Vous me demandez, cher et vénéré ordonnateur, de parler de l’odyssée de l’espèce, au seuil de ce nouvel âge. J’ai la certitude que vous ne vous adressez pas à moi par hasard. Vous savez sans nul doute que je suis une sommité en cette matière très délicate et que tout le monde ne cesse de me consulter, eu égard à mes innombrables travaux qui m’ont valu depuis des décennies la gloire, la considération et, je ne le nie pas, la fortune. Je viens d’ailleurs d’apprendre, de source Scandinave sûre, qu’on est sur le point de m’attribuer le prochain Nobel. Le prix manque effectivement à mon copieux palmarès, moi qui ai déjà reçu le Gandhi, l’Érasme, le Charles-Quint, l’Einstein, le Bolivar, le Lincoln, le Laurel et Hardy, l’Allais et le Simenon ainsi qu’une foule d’autres distinctions moins universelles, moi qui suis docteur honoris causa de quarante-sept universités à travers les cinq continents, moi dont le nom figure désormais en bonne place dans tous les dictionnaires et toutes les encyclopédies, moi qui ai été l’ami très intime de Nabokov, de Burgess et de Kubrick et qui aurais pu être celui, tout aussi intime, de Schnitzler et d’Orwell s’ils avaient vécu un âge canonique ou si, de mon côté, j’étais né beaucoup plus tôt.

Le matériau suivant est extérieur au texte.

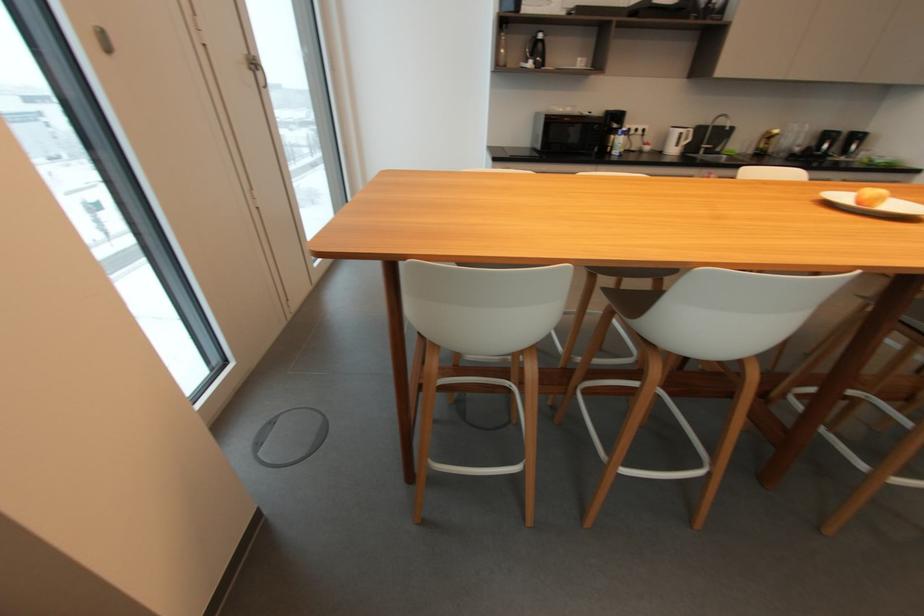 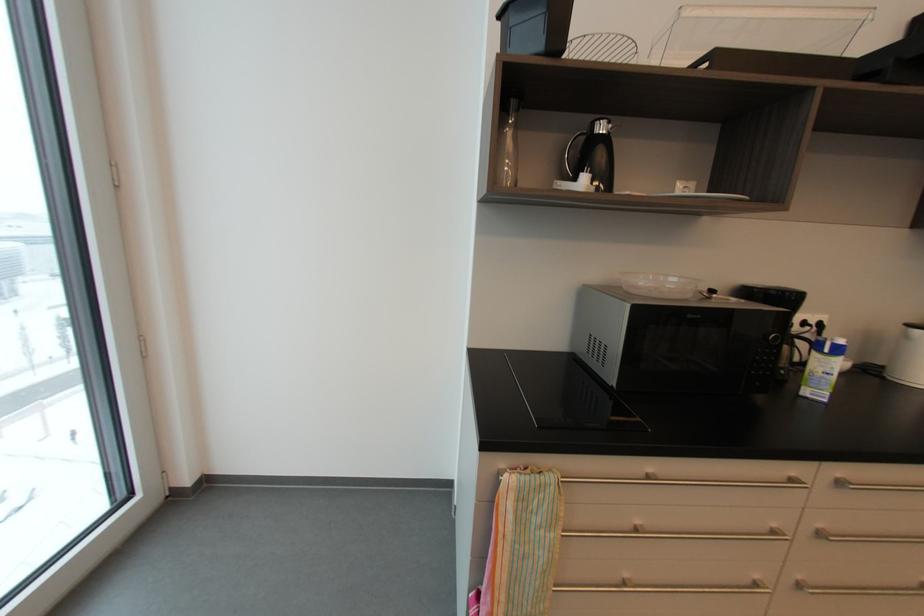 Question: What movement of the cameraman would produce the second image?

Choices:
 (A) Left
 (B) Right
 (C) Forward
 (D) Backward

Answer: (C) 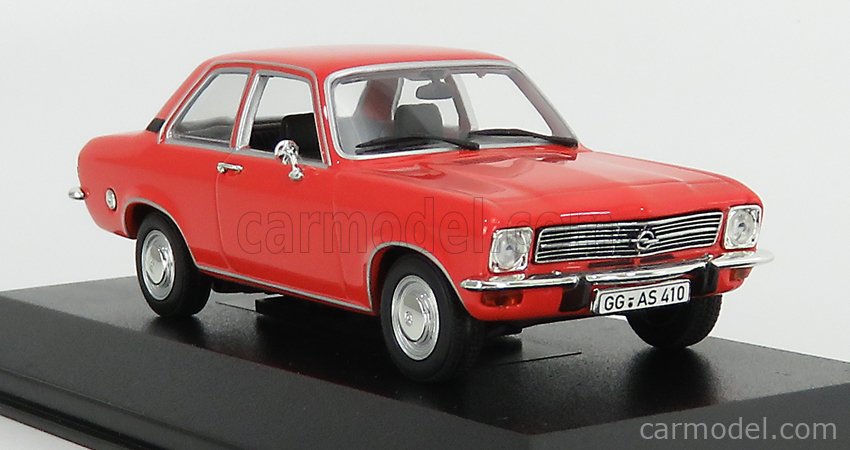 At what (x,y) coordinates should I click in order to perform the action: click on seats. Please return your answer as a coordinate pair (x, y). This screenshot has width=850, height=450. Looking at the image, I should click on (426, 117), (303, 125), (264, 123). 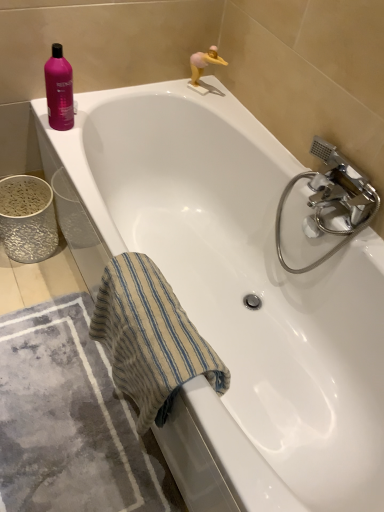 This screenshot has width=384, height=512. I want to click on free location in front of pink glossy shampoo at upper left, so click(x=67, y=145). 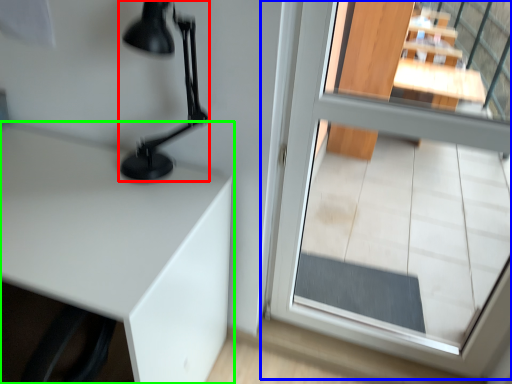 Question: Which is farther away from table lamp (highlighted by a red box)? glass door (highlighted by a blue box) or table (highlighted by a green box)?

Choices:
 (A) glass door
 (B) table

Answer: (A) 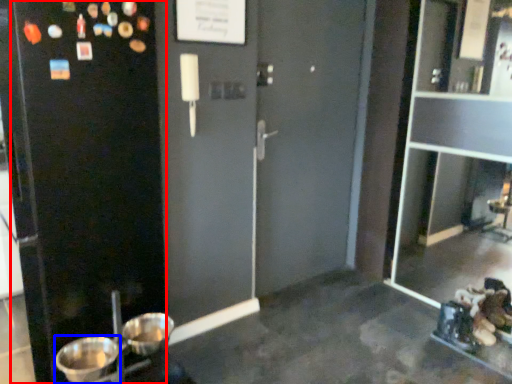 Question: Which object appears farthest to the camera in this image, screen door (highlighted by a red box) or basin (highlighted by a blue box)?

Choices:
 (A) screen door
 (B) basin

Answer: (B) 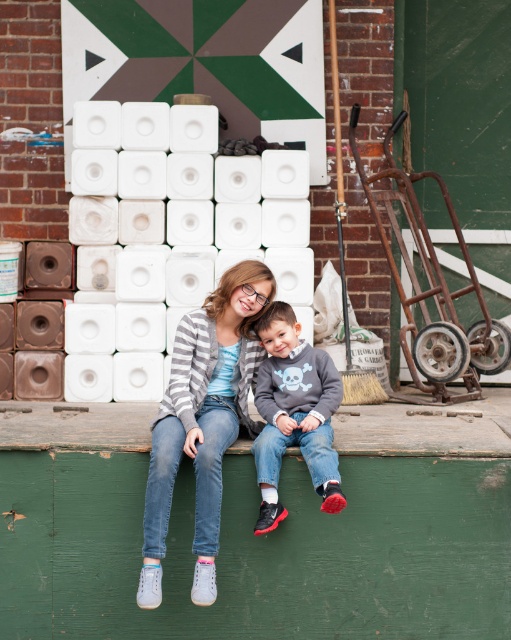 What is the exact coordinate of the white plastic toilet paper at center?

The white plastic toilet paper at center is located at point (200, 237).

You are a delivery person who needs to place a large package that is 1 meter wide. You see the white plastic toilet paper at center and the green wooden bench at lower center. Which object can the package fit next to without overlapping?

The white plastic toilet paper at center has a larger width than the green wooden bench at lower center, so the package can fit next to the white plastic toilet paper at center since it provides more space. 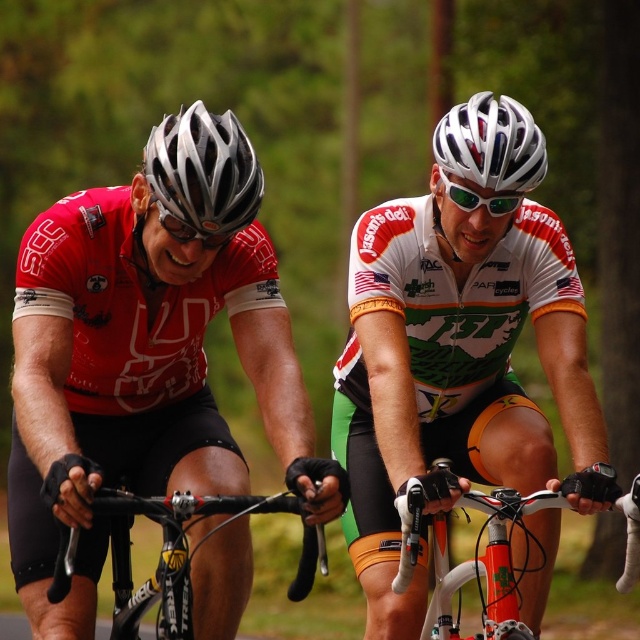 You are a photographer trying to capture a clear shot of the matte black helmet at center and the white glossy bicycle handlebars at center. Which object should you focus on first if you want to ensure both are in focus without adjusting your camera settings?

The matte black helmet at center is taller than the white glossy bicycle handlebars at center, so you should focus on the taller matte black helmet at center first to ensure both are in focus.

In the scene shown: You are a photographer positioned behind the cyclists and want to capture a clear shot of both the white glossy bicycle handlebars at center and the black matte bicycle handlebars at center. Based on their positions, which handlebars are closer to the camera?

Result: The white glossy bicycle handlebars at center are closer to the camera because they are positioned below the black matte bicycle handlebars at center, indicating they are in front in the visual plane.

You are a photographer trying to capture a photo of both cyclists. The white glossy bicycle handlebars at center and the black matte bicycle handlebars at center are in your viewfinder. Which handlebars should you focus on to ensure the cyclist on the right is in the frame?

The white glossy bicycle handlebars at center are to the right of the black matte bicycle handlebars at center. Since the cyclist on the right is associated with the white handlebars, focusing on them ensures the cyclist on the right is in the frame. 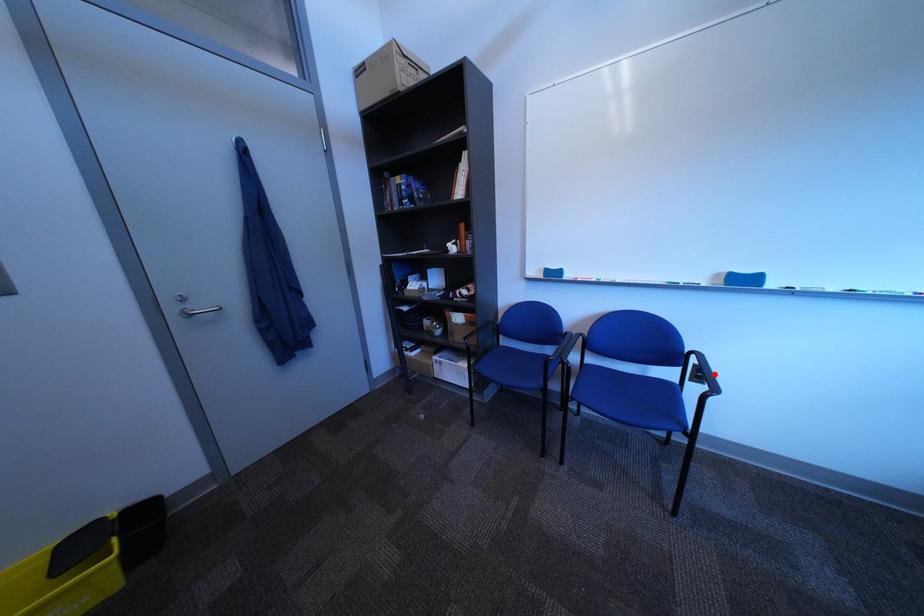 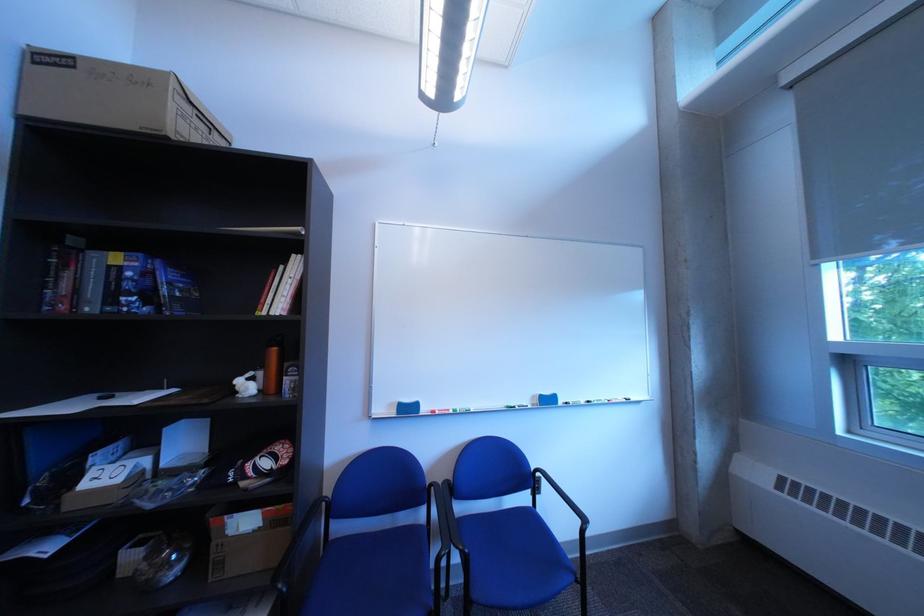 The point at the highlighted location is marked in the first image. Where is the corresponding point in the second image?

(552, 485) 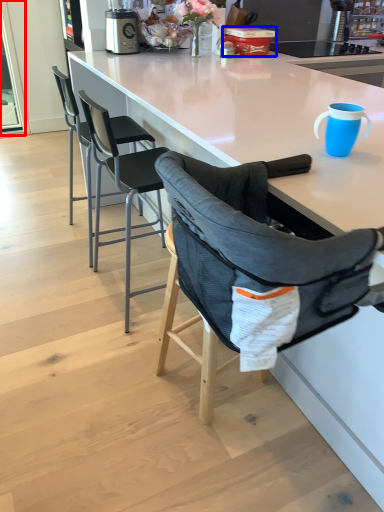 Question: Among these objects, which one is nearest to the camera, screen door (highlighted by a red box) or appliance (highlighted by a blue box)?

Choices:
 (A) screen door
 (B) appliance

Answer: (B) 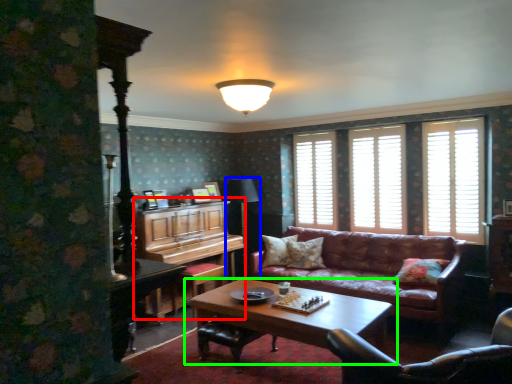 Question: Which object is the farthest from dresser (highlighted by a red box)? Choose among these: table lamp (highlighted by a blue box) or coffee table (highlighted by a green box).

Choices:
 (A) table lamp
 (B) coffee table

Answer: (B) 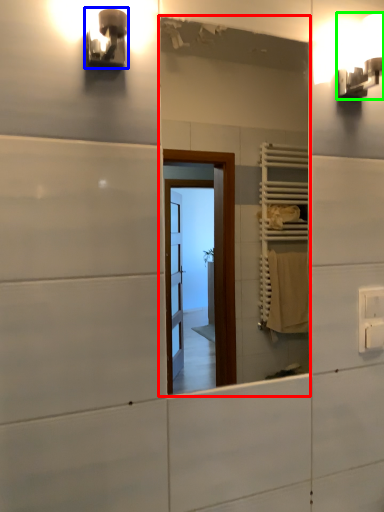 Question: Which is farther away from mirror (highlighted by a red box)? light fixture (highlighted by a blue box) or light fixture (highlighted by a green box)?

Choices:
 (A) light fixture
 (B) light fixture

Answer: (A) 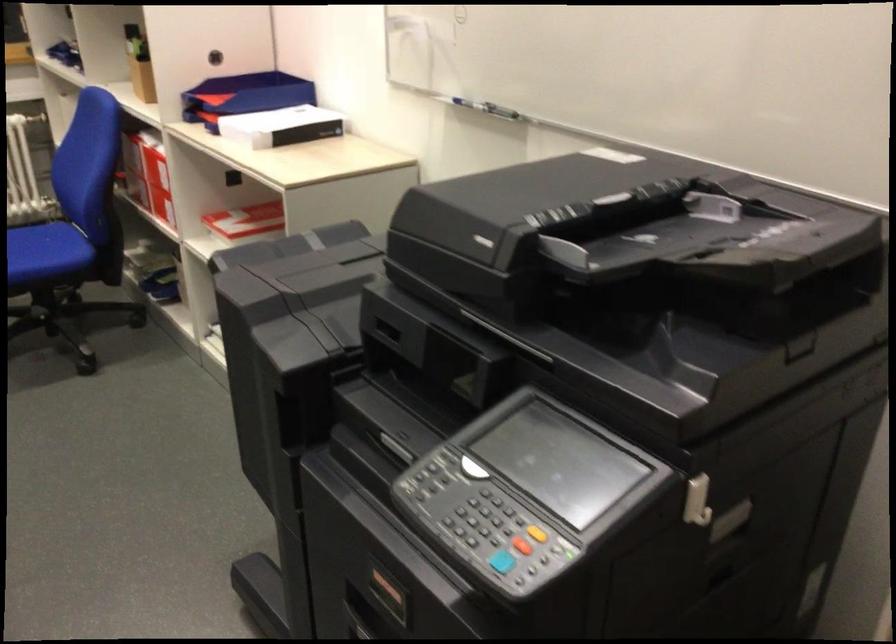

Vous connaissez certainement, cher marginaliste, mon gigantesque Opus XXIV dont je viens de donner à Oxford une version définitive de près de cinq mille trois cents pages in-quarto. Dans la cent douzième partie de cette oeuvre (peut-être la plus accessible), je m’attarde longuement sur le thème évoqué. Je dis entre autres que notre espèce d’espèce est le résultat conjugué des contraires reproduits, ce qui signifie que les termes du passé deviennent, dans l’évolution organisationnelle des genres, les étapes nécessaires, inéluctables de l’obsolescence.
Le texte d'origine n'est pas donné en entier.